2008 Fiscal Year Annual Research Report
トキシコゲノミクスを基盤とした新規生体防御因子の探索
Project/Area Number |
19659030
|
Research Institution | Showa University |
Principal Investigator |
吉田 武美 Showa University, 薬学部, 教授 (20138415)
|
Co-Investigator(Kenkyū-buntansha) |
貝崎 明日香 昭和大学, 薬学部, 助教 (70407443)
芦野 隆 昭和大学, 薬学部, 助教 (00338534)
|
Keywords | Nrf2 / シトクロムP450 / ヘムオキシゲナーゼー1 / トキシコゲノミクス / 5-フルオロウラシル / カドミウム / 誘導型-酸化窒素合成酵素 |
Research Abstract |
昨年度に続いて、各種薬物による酸化ストレス関連研究と新規指標探索を目指した研究を進めた。
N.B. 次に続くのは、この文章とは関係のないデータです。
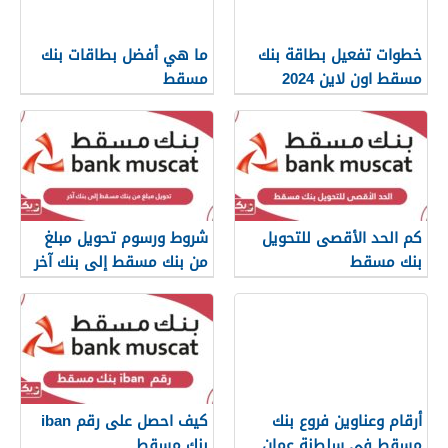
خطوات تفعيل بطاقة بنك
ما هي أفضل بطاقات بنك
مسقط اون لاين 2024
مسقط
كم الحد الأقصى للتحويل
شروط ورسوم تحويل مبلغ
بنك مسقط
من بنك مسقط إلى بنك آخر
أرقام وعناوين فروع بنك
كيف احصل على رقم iban
مسقط في سلطنة عمان
بنك مسقط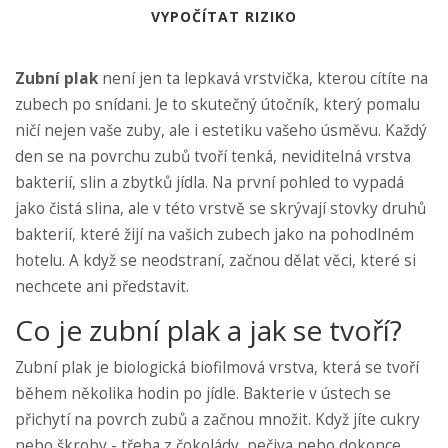
VYPOČÍTAT RIZIKO
Zubní plak
není jen ta lepkavá vrstvička, kterou cítíte na
zubech po snídani. Je to skutečný útočník, který pomalu
ničí nejen vaše zuby, ale i estetiku vašeho úsměvu. Každý
den se na povrchu zubů tvoří tenká, neviditelná vrstva
bakterií, slin a zbytků jídla. Na první pohled to vypadá
jako čistá slina, ale v této vrstvě se skrývají stovky druhů
bakterií, které žijí na vašich zubech jako na pohodlném
hotelu. A když se neodstraní, začnou dělat věci, které si
nechcete ani představit.
Co je zubní plak a jak se tvoří?
Zubní plak je biologická biofilmová vrstva, která se tvoří
během několika hodin po jídle. Bakterie v ústech se
přichytí na povrch zubů a začnou množit. Když jíte cukry
nebo škroby - třeba z čokolády, pečiva nebo dokonce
Nrf2KOマウス由来のマクロファージにおけるリポポリサッカライドによるヘムオキシゲナーゼー1(HO-1)と誘導型-酸化窒素合成酵素(iNOS)の誘導において、経時的な時間差があり、後者が先に誘導され、前者が遅れることを明らかにした。HO-1の誘導剤や阻害剤等を種々用いた結果、前者お誘導に伴い、後者が誘導され、後者は更に前者の誘導を阻害するという誘導型酵素の相互調節が存在することを初めて明らかにした。また、カドミウムがHO-1とともに、CYP2A5を誘導することを明らかにし、Nrf2KOマウスにおいては誘導が認められないことから、本P450酵素誘導は、Nrf2依存性であることを明らかにした。また、膵臓β細胞が酸化ストレスに脆弱であることを明らかにし、システインによる防御効果を詳細な検討を加え、その有用性を示すとともに、糖尿病と関連する新たな観点からの機構解明への緒を開くことができた。 一方、抗悪性腫瘍薬として汎用されてている5-フルオロウラシルを用いて、各種抗悪性腫瘍薬の標的部位である骨髄毒性に関して、トキシコゲノミクス解析をwildマウスやNrf2KOマウスで行い、HO-はじめ多くの遺伝子の変動が明らかになり、特に早期にはp53で調節される遺伝子変動が、がん細胞と同様に起きていることが判明した。本件の結果、酸化ストレス関連遺伝子の変動は、かなり遅れて発現していくることも明らかになった。本結果は、抗悪性腫瘍薬の毒性標的となる骨髄の防御方法への方向性を一定程度示唆するものである。